Габриель разглядывал старинные фрески, одновременно наслаждаясь успокоительной тишиной святилища. И вдруг он увидел женщину с длинными каштановыми волосами, выходящую из зала. Заинтригованный, Габриель решил последовать за ней. Толпа паломников и туристов не помешала ему быстро найти глазами фигуру женщины. Следуя за ней, он стал спускаться в нижнюю часть — Basilica inferiore.
Потом женщина исчезла.
Раздосадованный Габриель искал ее среди посетителей и не находил.

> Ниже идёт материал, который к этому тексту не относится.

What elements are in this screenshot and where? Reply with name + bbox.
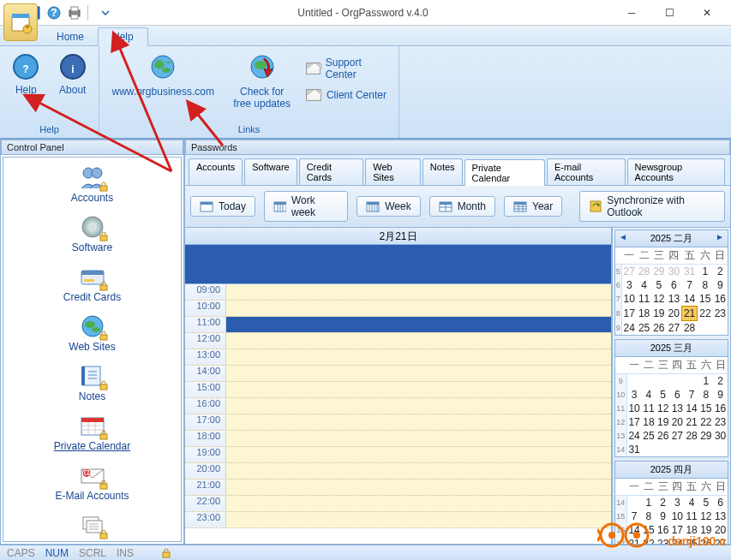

Наконец, устав от бесплодных поисков, он вдруг догадался, что женщина спустилась еще ниже — в подземелье, где находилась гробница святого Франциска. Придя туда, Габриель сразу увидел незнакомку. Она стояла на коленях перед гробницей. Габриель подошел к последнему ряду скамеек и из уважения к святому месту тоже встал на колени. Однако ему было не отвести глаз от женщины.

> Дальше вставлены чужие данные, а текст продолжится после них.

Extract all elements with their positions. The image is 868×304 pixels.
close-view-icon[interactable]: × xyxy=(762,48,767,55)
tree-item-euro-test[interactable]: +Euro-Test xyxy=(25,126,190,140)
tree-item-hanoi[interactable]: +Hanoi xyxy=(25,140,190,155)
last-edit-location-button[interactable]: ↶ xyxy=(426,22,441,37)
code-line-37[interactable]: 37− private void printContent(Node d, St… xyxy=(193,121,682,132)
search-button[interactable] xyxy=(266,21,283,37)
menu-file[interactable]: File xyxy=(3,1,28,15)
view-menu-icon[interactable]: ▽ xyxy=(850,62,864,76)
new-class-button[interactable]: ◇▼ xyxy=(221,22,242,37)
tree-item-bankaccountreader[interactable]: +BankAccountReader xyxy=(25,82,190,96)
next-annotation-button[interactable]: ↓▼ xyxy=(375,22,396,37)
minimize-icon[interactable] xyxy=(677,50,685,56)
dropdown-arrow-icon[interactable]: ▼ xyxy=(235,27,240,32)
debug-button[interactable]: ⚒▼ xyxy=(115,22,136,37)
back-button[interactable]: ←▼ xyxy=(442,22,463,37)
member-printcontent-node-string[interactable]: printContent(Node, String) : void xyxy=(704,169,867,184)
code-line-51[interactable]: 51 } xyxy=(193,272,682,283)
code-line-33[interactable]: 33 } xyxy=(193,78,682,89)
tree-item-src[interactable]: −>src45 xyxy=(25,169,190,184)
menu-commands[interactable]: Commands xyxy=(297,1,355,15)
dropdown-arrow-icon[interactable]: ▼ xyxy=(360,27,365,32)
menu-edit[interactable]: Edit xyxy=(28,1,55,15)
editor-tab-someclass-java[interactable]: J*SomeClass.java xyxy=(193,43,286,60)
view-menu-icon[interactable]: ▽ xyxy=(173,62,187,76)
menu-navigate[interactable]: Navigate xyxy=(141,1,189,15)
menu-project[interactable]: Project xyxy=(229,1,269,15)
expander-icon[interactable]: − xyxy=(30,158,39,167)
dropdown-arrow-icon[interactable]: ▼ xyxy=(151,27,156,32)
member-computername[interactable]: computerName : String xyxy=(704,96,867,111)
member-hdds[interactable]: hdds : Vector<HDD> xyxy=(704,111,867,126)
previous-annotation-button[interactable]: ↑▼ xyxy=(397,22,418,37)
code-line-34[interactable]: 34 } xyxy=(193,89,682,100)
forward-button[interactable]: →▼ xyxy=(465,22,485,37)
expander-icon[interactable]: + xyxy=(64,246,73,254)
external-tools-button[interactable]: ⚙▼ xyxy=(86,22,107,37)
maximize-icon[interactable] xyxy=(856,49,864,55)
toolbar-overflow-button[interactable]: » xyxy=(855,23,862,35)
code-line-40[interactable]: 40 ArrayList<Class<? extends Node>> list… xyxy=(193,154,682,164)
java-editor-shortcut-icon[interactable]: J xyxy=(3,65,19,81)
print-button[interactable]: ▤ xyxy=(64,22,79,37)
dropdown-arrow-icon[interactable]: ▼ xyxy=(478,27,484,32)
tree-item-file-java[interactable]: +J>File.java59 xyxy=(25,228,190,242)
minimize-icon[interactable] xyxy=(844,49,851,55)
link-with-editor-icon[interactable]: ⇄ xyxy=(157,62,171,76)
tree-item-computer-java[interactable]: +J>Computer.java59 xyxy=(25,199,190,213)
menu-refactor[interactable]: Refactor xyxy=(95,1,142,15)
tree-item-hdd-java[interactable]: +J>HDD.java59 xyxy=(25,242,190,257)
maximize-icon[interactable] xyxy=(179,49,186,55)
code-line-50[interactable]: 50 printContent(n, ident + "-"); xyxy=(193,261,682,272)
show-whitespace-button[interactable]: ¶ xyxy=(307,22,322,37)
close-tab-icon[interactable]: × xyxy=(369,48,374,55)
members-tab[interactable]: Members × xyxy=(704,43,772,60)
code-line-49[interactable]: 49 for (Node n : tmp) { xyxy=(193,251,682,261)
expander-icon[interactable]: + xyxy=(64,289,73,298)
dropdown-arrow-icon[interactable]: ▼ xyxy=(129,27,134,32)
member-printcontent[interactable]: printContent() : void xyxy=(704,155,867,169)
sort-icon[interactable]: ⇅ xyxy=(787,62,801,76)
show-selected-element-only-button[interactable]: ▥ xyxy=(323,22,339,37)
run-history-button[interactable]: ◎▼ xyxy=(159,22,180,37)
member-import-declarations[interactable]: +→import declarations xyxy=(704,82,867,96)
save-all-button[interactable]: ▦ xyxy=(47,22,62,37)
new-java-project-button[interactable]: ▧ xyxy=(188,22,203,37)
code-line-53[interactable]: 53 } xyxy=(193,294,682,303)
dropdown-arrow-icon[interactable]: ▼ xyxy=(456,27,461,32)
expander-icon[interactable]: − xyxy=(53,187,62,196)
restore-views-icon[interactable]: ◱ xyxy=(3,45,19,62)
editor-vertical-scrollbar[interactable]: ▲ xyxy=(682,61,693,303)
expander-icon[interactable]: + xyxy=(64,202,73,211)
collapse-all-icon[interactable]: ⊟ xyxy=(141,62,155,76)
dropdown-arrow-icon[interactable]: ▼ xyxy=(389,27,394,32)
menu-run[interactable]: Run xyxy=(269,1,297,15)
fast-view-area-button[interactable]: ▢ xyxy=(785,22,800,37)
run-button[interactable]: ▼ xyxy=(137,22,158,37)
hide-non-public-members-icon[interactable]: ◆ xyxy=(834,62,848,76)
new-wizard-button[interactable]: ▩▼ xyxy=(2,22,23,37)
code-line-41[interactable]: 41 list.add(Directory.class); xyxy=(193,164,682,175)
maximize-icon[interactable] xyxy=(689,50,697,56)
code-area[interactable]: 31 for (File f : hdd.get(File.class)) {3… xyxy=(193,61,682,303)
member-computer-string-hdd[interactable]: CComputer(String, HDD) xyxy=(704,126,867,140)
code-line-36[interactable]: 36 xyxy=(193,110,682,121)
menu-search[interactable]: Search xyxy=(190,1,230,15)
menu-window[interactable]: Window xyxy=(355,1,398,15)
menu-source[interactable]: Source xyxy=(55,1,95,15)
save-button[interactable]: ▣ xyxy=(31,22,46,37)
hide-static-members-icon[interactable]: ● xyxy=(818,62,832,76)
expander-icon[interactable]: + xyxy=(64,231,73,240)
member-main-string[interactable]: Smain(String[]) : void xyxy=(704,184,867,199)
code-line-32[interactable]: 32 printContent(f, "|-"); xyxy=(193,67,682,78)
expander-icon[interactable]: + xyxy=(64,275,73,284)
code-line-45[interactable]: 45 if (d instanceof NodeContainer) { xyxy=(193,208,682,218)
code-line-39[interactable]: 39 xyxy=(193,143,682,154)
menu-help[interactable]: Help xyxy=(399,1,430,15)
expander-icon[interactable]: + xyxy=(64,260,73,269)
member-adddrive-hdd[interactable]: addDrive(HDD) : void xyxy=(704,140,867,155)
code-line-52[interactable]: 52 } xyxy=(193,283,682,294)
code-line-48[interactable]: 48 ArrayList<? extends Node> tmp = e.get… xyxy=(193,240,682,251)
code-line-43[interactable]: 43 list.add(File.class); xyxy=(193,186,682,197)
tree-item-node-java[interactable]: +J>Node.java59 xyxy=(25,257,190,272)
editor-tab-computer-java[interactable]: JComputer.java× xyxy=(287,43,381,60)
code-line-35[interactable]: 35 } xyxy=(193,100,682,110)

Конечно же, она не была Джулианной. Ее бедра были полнее, плечи — шире, а волосы — темнее. Но красивое лицо женщины напомнило ему, как много он потерял.
Подземное помещение было небольшим, со скромным и даже примитивным интерьером, совершенно непохожим на великолепие верхней церкви. Габриель был далеко не единственным, кто находил, что эта непритязательная гробница наиболее точно отражает жизнь и служение святого Франциска. Раздумывая об этом, он не заметил, как оперся о скамью и склонил голову. Он стал молиться прежде, чем у него возникло такое намерение.
Поначалу с его губ слетали только слова — фразы отчаяния и шепот признания. Постепенно его молитва приобрела форму покаяния. Пока он молился, незнакомка зажгла свечу и ушла.